The N. American left today largely inspires middle-class liberals and reformists, and the last thing they want is radical social change. The left or social movements in general will become far more effective when working class people actually join and participate in significant numbers, which I think will happen as the economic conditions decline further. I believe this is one of the reasons we must promote a diversity of tactics within out movements, because many working class people intuitively understand that radical social change requires some level of conflict, as opposed to middle-class reformists who seek to avoid both.
k: Violence aside, can you think of any other strategies or tactics that people are using presently that might challenge middle-class control of the left?
gh: I’m not sure, but I think some examples may be found in Occupy Oakland, where more people of colour and working class people were involved and radicalized what was a predominantly white middle-class movement. Another example might be the Wet’suwet’en in central ‘BC’ who are resisting the Enbridge pipeline as well as the Pacific Trails Pipeline, a couple of years ago they severed their connection to mainstream environmental NGO’s and began working with grassroots resistance groups. But overall I think middle-class control will be undermined as social conditions continue to decline and more working class elements become mobilized in the resistance.
k: In the time that you have been involved in resistance movements, we have experienced numerous battles on multiple fronts, with both surges forward as well as defeats. What do you think we need to prepare ourselves for over the next ten years?
gh: Preparation must be based on our analysis of what may occur over the next ten years.
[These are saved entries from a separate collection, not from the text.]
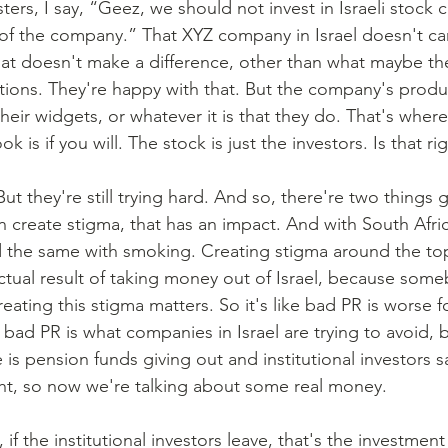
ters, I say, “Geez, we should not invest in Israeli stock
of the company.” That XYZ company in Israel doesn't c
at doesn't make a difference, other than what maybe the
ptions. They're happy with that. But the company's produ
heir widgets, or whatever it is that they do. That's where
is if you will. The stock is just the investors. Is that ri
But they're still trying hard. And so, there're two things 
an create stigma, that has an impact. And with South Africa
the same with smoking. Creating stigma around the top
ctual result of taking money out of Israel, because someb
 creating this stigma matters. So it's like bad PR is worse
 bad PR is what companies in Israel are trying to avoid, 
ee is pension funds giving out and institutional investors 
ght, so now we're talking about some real money.
, if the institutional investors leave, that's the investmen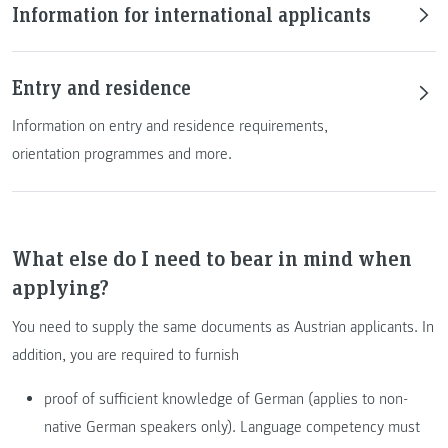
Information for international applicants
Entry and residence
Information on entry and residence requirements,
orientation programmes and more.
What else do I need to bear in mind when
applying?
You need to supply the same documents as Austrian applicants. In
addition, you are required to furnish
proof of sufficient knowledge of German (applies to non-
native German speakers only). Language competency must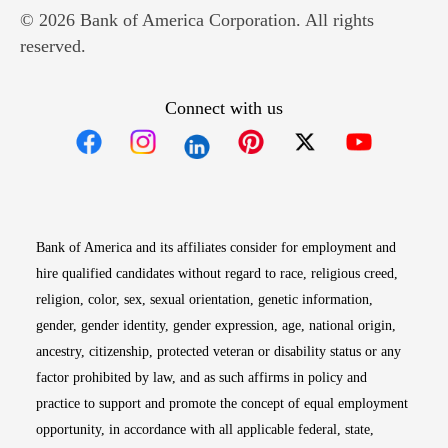
© 2026 Bank of America Corporation. All rights
reserved.
Connect with us
Opens in new window
Opens in new window
Opens in new window
Opens in new win
Opens in n
Bank of America and its affiliates consider for employment and
hire qualified candidates without regard to race, religious creed,
religion, color, sex, sexual orientation, genetic information,
gender, gender identity, gender expression, age, national origin,
ancestry, citizenship, protected veteran or disability status or any
factor prohibited by law, and as such affirms in policy and
practice to support and promote the concept of equal employment
opportunity, in accordance with all applicable federal, state,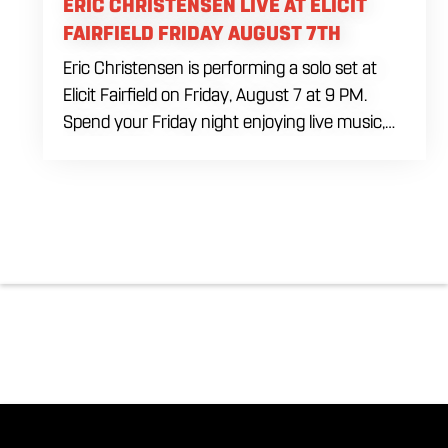
ERIC CHRISTENSEN LIVE AT ELICIT
FAIRFIELD FRIDAY AUGUST 7TH
Eric Christensen is performing a solo set at
Elicit Fairfield on Friday, August 7 at 9 PM.
Spend your Friday night enjoying live music,
food and drinks during an intimate solo
performance. Come by early for dinner, order
a drink and settle in before the music begins. A
cover charge will be collected at the door.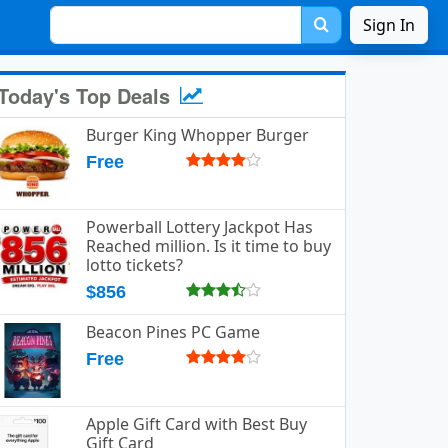
Sign In
Today's Top Deals
Burger King Whopper Burger
Free
Powerball Lottery Jackpot Has
Reached million. Is it time to buy
lotto tickets?
$856
Beacon Pines PC Game
Free
Apple Gift Card with Best Buy
Gift Card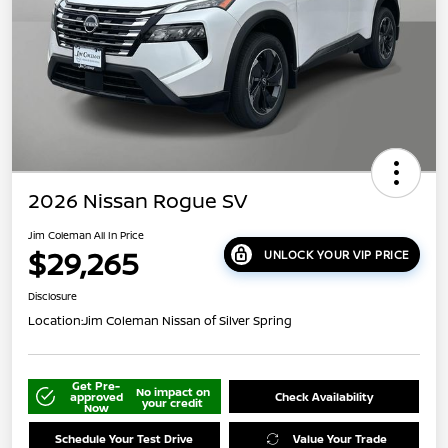
2026 Nissan Rogue SV
Jim Coleman All In Price
$29,265
UNLOCK YOUR VIP PRICE
Disclosure
Location:
Jim Coleman Nissan of Silver Spring
Get Pre-
No impact on
approved
Check Availability
your credit
Now
Schedule Your Test Drive
Value Your Trade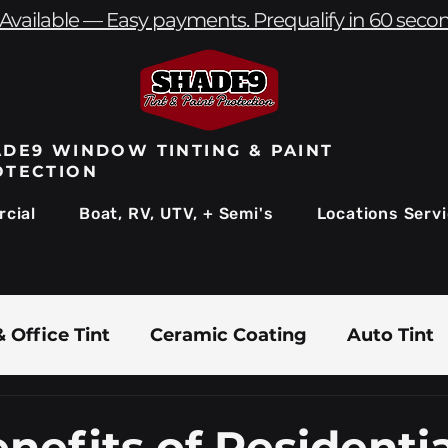
Available — Easy payments. Prequalify in 60 seco
DE9 WINDOW TINTING & PAINT
OTECTION
cial
Boat, RV, UTV, + Semi's
Locations Serv
 Office Tint
Ceramic Coating
Auto Tint
Commercial Window Tinting
Boat & Marin
nefits of Residentia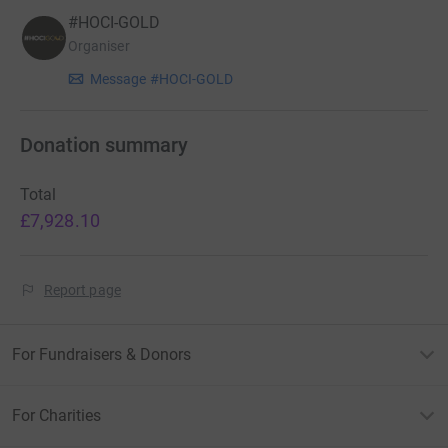
#HOCI-GOLD
Organiser
Message #HOCI-GOLD
Donation summary
Total
£7,928.10
Report page
For Fundraisers & Donors
For Charities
Worsening economic conditions, ecological crisis, increased state repression… and potential systemic collapse in localized areas. Typically under such conditions there arises the need for greater solidarity and mutual aid to be practised, greater efforts at self-sufficiency (including food production, shelter, etc.), physical self-defense, survival skills, and better education on security culture. Given the growing cynicism with the current system, anti-capitalist resistance should find fertile ground for mobilizing. Anti-fascist or anti-racist efforts may become more important in some areas as well, as the state and ruling class typically resort to fostering fascist movements and racist sentiment among the population in times of crisis.